In order to more clearly illustrate the embodiments of the present invention or the technical solutions in the prior art, the drawings that are needed in the description of the embodiments or the prior art will be briefly described, and it is obvious that the drawings in the description below are some embodiments of the present invention, and other drawings can be obtained according to the drawings without inventive effort for a person skilled in the art.

FIG. 1 is a flow chart of a video behavior recognition method according to an embodiment of the present invention;

FIG. 2 is a workflow diagram of one specific example of a video behavior recognition method in an embodiment of the present invention;

FIG. 3 is a schematic diagram of a multi-stage full convolution network extracting multi-stage features according to an embodiment of the present invention;

FIG. 4 is a schematic diagram of detecting and trimming an ROI according to an embodiment of the present invention;

FIG. 5 is a schematic diagram of single person behavior recognition based on ROI timing reasoning in an embodiment of the present invention;

FIG. 6 is a schematic diagram of population behavior recognition based on ROI matching in an embodiment of the present invention;

FIG. 7 is a block diagram showing a specific example of a video behavior recognition system according to an embodiment of the present invention;

fig. 8 is a composition diagram of a specific example of a computer device according to an embodiment of the present invention.

Detailed Description

The following description of the embodiments of the present invention will be made apparent and fully in view of the accompanying drawings, in which some, but not all embodiments of the invention are shown. All other embodiments, which can be made by those skilled in the art based on the embodiments of the invention without making any inventive effort, are intended to be within the scope of the invention.
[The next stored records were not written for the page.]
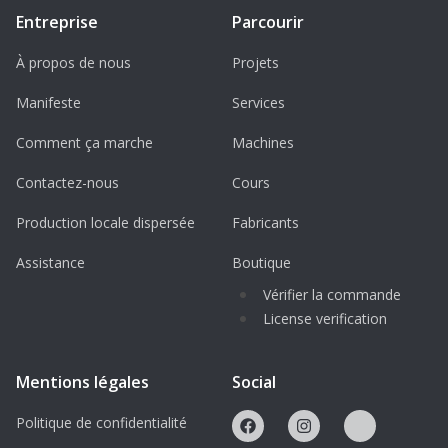
Entreprise
Parcourir
À propos de nous
Projets
Manifeste
Services
Comment ça marche
Machines
Contactez-nous
Cours
Production locale dispersée
Fabricants
Assistance
Boutique
Vérifier la commande
License verification
Mentions légales
Social
Politique de confidentialité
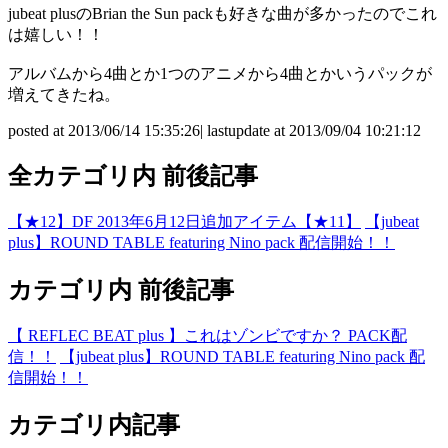
jubeat plusのBrian the Sun packも好きな曲が多かったのでこれ
は嬉しい！！
アルバムから4曲とか1つのアニメから4曲とかいうパックが
増えてきたね。
posted at 2013/06/14 15:35:26| lastupdate at 2013/09/04 10:21:12
全カテゴリ内 前後記事
【★12】DF 2013年6月12日追加アイテム【★11】
【jubeat
plus】ROUND TABLE featuring Nino pack 配信開始！！
カテゴリ内 前後記事
【 REFLEC BEAT plus 】これはゾンビですか？ PACK配
信！！
【jubeat plus】ROUND TABLE featuring Nino pack 配
信開始！！
カテゴリ内記事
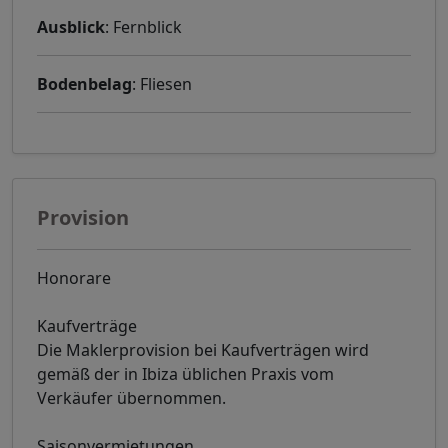
Ausblick
: Fernblick
Bodenbelag
: Fliesen
Provision
Honorare
Kaufverträge
Die Maklerprovision bei Kaufverträgen wird
gemäß der in Ibiza üblichen Praxis vom
Verkäufer übernommen.
Saisonvermietungen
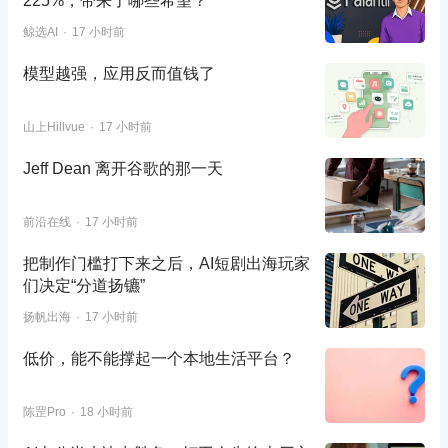
225%，带来了哪些希望？
鲸选AI
17 小时前
模型越强，应用反而值钱了
山上Hillvue
17 小时前
Jeff Dean 离开谷歌的那一天
前沿在线
17 小时前
把制作门槛打下来之后，AI短剧出海玩家
们决定“分道扬镳”
扬帆出海
17 小时前
低价，能不能撑起一个本地生活平台？
陈罡Pro
18 小时前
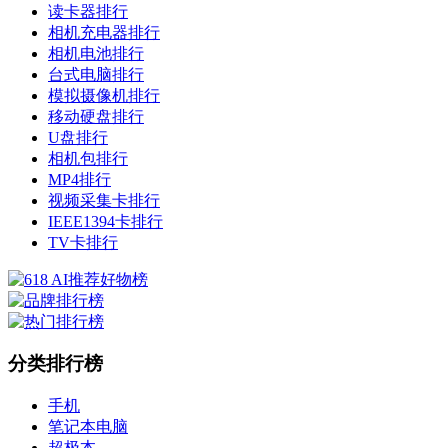
读卡器排行
相机充电器排行
相机电池排行
台式电脑排行
模拟摄像机排行
移动硬盘排行
U盘排行
相机包排行
MP4排行
视频采集卡排行
IEEE1394卡排行
TV卡排行
分类排行榜
手机
笔记本电脑
超极本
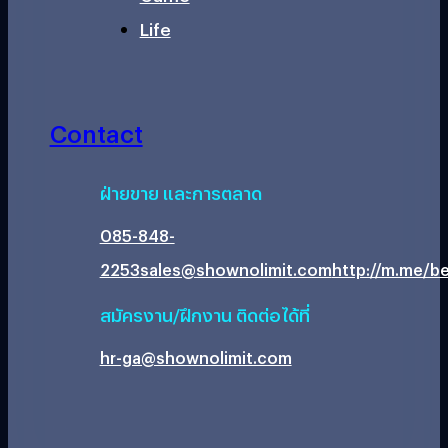
Life
Contact
ฝ่ายขาย และการตลาด
085-848-
2253
sales@shownolimit.com
http://m.me/be
สมัครงาน/ฝึกงาน ติดต่อได้ที่
hr-ga@shownolimit.com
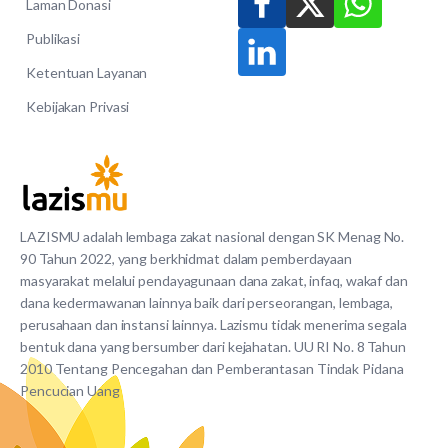
Laman Donasi
Publikasi
Ketentuan Layanan
Kebijakan Privasi
LAZISMU adalah lembaga zakat nasional dengan SK Menag No.
90 Tahun 2022, yang berkhidmat dalam pemberdayaan
masyarakat melalui pendayagunaan dana zakat, infaq, wakaf dan
dana kedermawanan lainnya baik dari perseorangan, lembaga,
perusahaan dan instansi lainnya. Lazismu tidak menerima segala
bentuk dana yang bersumber dari kejahatan. UU RI No. 8 Tahun
2010 Tentang Pencegahan dan Pemberantasan Tindak Pidana
Pencucian Uang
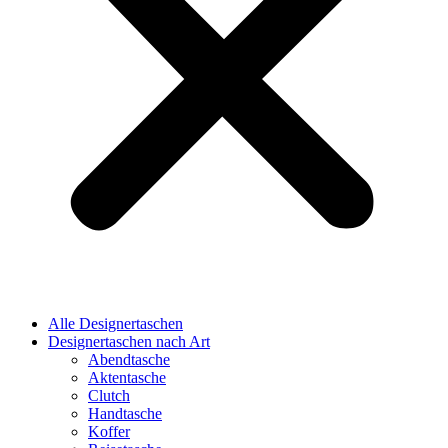
Alle Designertaschen
Designertaschen nach Art
Abendtasche
Aktentasche
Clutch
Handtasche
Koffer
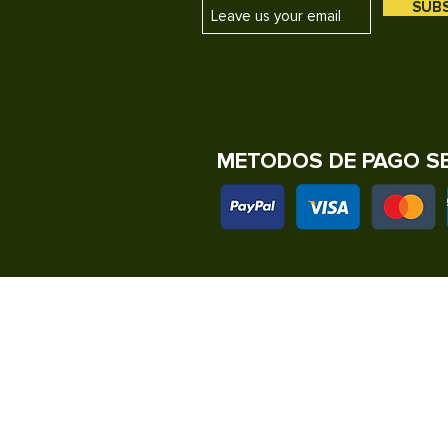
SUB
METODOS DE PAGO S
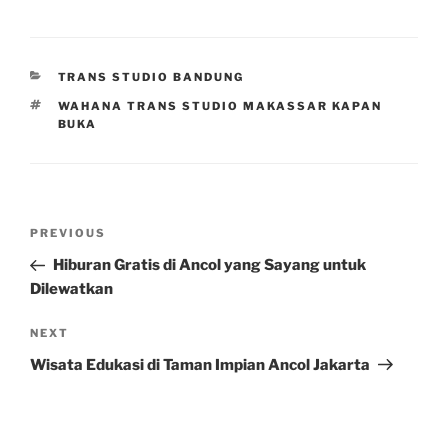
CATEGORIES
TRANS STUDIO BANDUNG
TAGS
WAHANA TRANS STUDIO MAKASSAR KAPAN
BUKA
Post
Previous
PREVIOUS
navigation
Post
Hiburan Gratis di Ancol yang Sayang untuk
Dilewatkan
Next
NEXT
Post
Wisata Edukasi di Taman Impian Ancol Jakarta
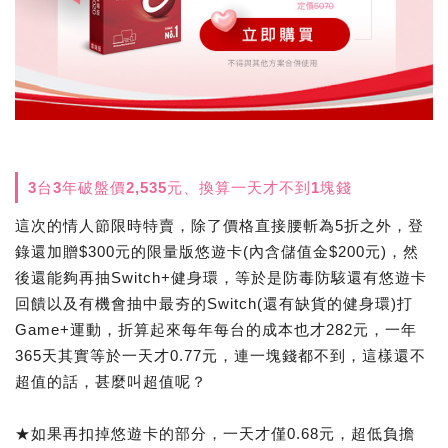
3台3年破盤價2,535元、換算一天才不到1塊錢
這次的情人節限時特賣，除了價格直接腰斬為5折之外，登
錄還加贈$300元的限量版悠遊卡(內含儲值金$200元)，然
後還能夠再抽Switch+健身環，等於是防毒防駭還有悠遊卡
回饋以及有機會抽中最夯的Switch(還有缺貨的健身環)打
Game+運動，折算起來每年每台的成本也才282元，一年
365天其實等於一天才0.77元，連一塊錢都不到，這樣還不
超值的話，甚麼叫超值呢？
★如果再扣掉悠遊卡的部分，一天才僅0.68元，超低負擔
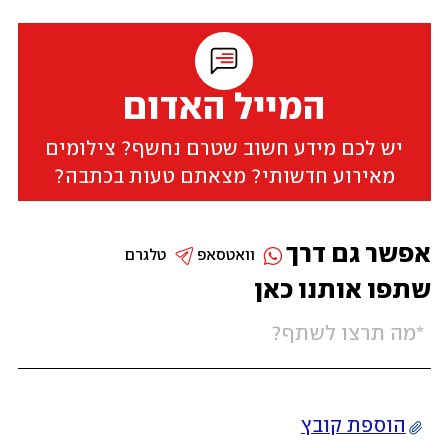
המייל האדום
יש לכם מידע חשוב שטרם נחשף? צילומים
מאירוע חדשותי? מצאתם טעות בכתבה?
אפשר גם דרך
וואטסאפ
טלגרם
שתפו אותנו כאן
הוספת קובץ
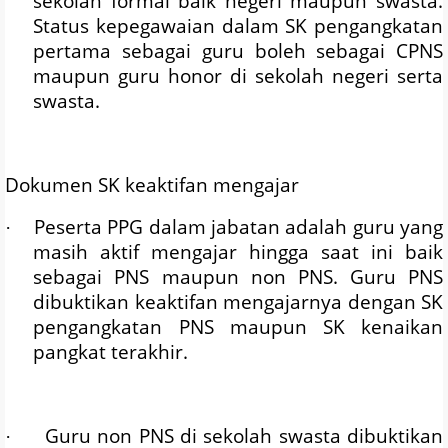
sekolah formal baik negeri maupun swasta.
Status kepegawaian dalam SK pengangkatan
pertama sebagai guru boleh sebagai CPNS
maupun guru honor di sekolah negeri serta
swasta.
Dokumen SK keaktifan mengajar
Peserta PPG dalam jabatan adalah guru yang
·
masih aktif mengajar hingga saat ini baik
sebagai PNS maupun non PNS. Guru PNS
dibuktikan keaktifan mengajarnya dengan SK
pengangkatan PNS maupun SK kenaikan
pangkat terakhir.
Guru non PNS di sekolah swasta dibuktikan
·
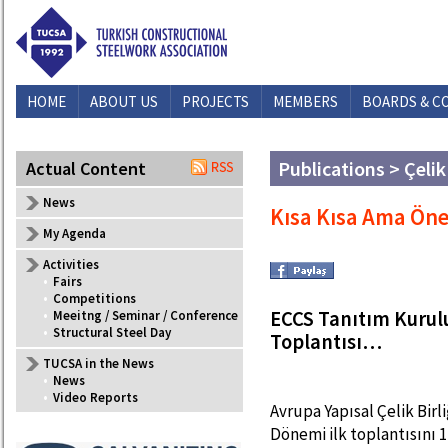
HOME
ABOUT US
PROJECTS
MEMBERS
BOARDS & C
Publications > Çelik
Actual Content
News
Kısa Kısa Ama Ön
My Agenda
Activities
•
Fairs
•
Competitions
ECCS Tanıtım Kurul
•
Meeitng / Seminar / Conference
•
Structural Steel Day
Toplantısı…
TUCSA in the News
•
News
•
Video Reports
Avrupa Yapısal Çelik Bir
Dönemi ilk toplantısını 1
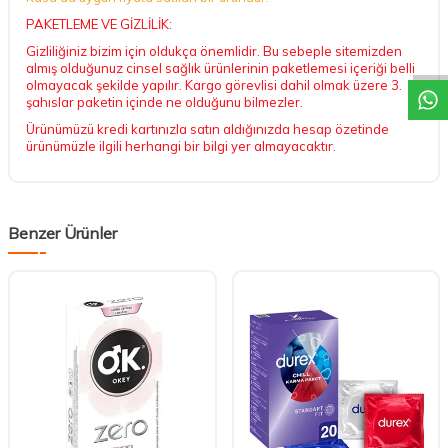
DESTEK
PAKETLEME VE GİZLİLİK:
Gizliliğiniz bizim için oldukça önemlidir. Bu sebeple sitemizden
almış olduğunuz cinsel sağlık ürünlerinin paketlemesi içeriği belli
olmayacak şekilde yapılır. Kargo görevlisi dahil olmak üzere 3.
şahıslar paketin içinde ne olduğunu bilmezler.
Ürünümüzü kredi kartınızla satın aldığınızda hesap özetinde
ürünümüzle ilgili herhangi bir bilgi yer almayacaktır.
Benzer Ürünler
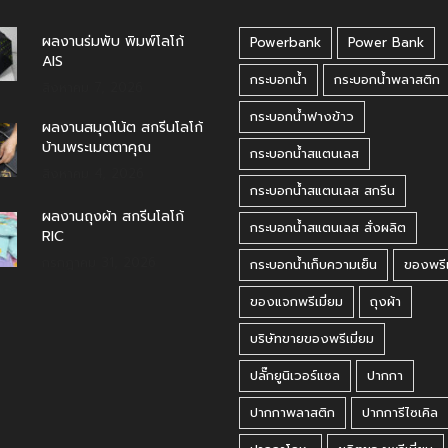
ผลงานร่มพับ พิมพ์โลโก้
Powerbank
Power Bank
AIS
กระบอกน้ำ
กระบอกน้ำพลาสติก
สิงหาคม 7, 2026
กระบอกน้ำฟางข้าว
ผลงานสมุดโน้ต สกรีนโลโก้
บ้านพระเมตตาคุณ
กระบอกน้ำสแตนเลส
สิงหาคม 4, 2026
กระบอกน้ำสแตนเลส สกรีน
ผลงานถุงผ้า สกรีนโลโก้
กระบอกน้ำสแตนเลส สั่งผลิต
RIC
กรกฎาคม 31, 2026
กระบอกน้ำเก็บความเย็น
ของพรีเ
ของแจกพรีเมี่ยม
ถุงผ้า
บริษัทขายของพรีเมี่ยม
ปลั๊กยูนิเวอร์แซล
ปากกา
ปากกาพลาสติก
ปากการีไซเคิล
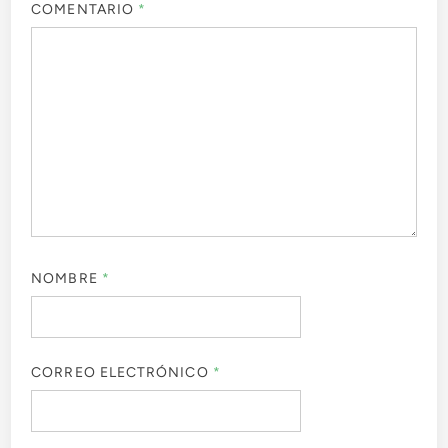
COMENTARIO
*
NOMBRE
*
CORREO ELECTRÓNICO
*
In addition, the technical features of the different embodiments of the present invention described below may be combined with each other as long as they do not collide with each other.

Example 1

The embodiment of the invention provides a video behavior recognition method, which can be applied to various video behavior recognition and other scenes, wherein a typical application scene is sports video understanding, sports tactics automatic analysis and the like, and sports video is important media data, and has wide audience groups and huge application prospects and is widely focused by academics and industry. With the popularity of mobile devices and the internet, people have also moved from direct viewing and simple browsing to the need for diversification of sports videos, such as highlight summaries, specific event detection, program customization services, video content editing, etc., which rely on understanding and behavior recognition of sports videos. In sports such as baseball, football, tennis, volleyball, etc., behavior recognition includes both a single person performing a series of actions to perform a task, i.e., personal behavior recognition, and a plurality of persons scattered in a large space, working together to perform a common task, i.e., group behavior recognition. Because the group behaviors are not simple superposition of individual behaviors, the time sequence information of individual behaviors and the interaction relation among individuals are comprehensively defined to obtain specific group behaviors, only group behaviors are considered to extract group characteristics, single person behaviors are not considered, the generation of single person characteristics is not facilitated, the time sequence information and the context information among individuals cannot be fully considered to extract the group behavior characteristics, and the structural requirement of the single person behaviors cannot be met. Based on this, the embodiment of the invention provides a video behavior recognition method based on a sensing interest region (Region ofInterest, abbreviated as ROI), and the recognition flow frame is shown in fig. 1, so that not only is the consistency of time sequence information inside a group considered, but also the difference of individual time sequence information is considered, and meanwhile, the recognition accuracy of single person and group behaviors is improved. As shown in fig. 2, the method specifically includes the following steps:

step S10: and carrying out multistage feature extraction on the video to be identified.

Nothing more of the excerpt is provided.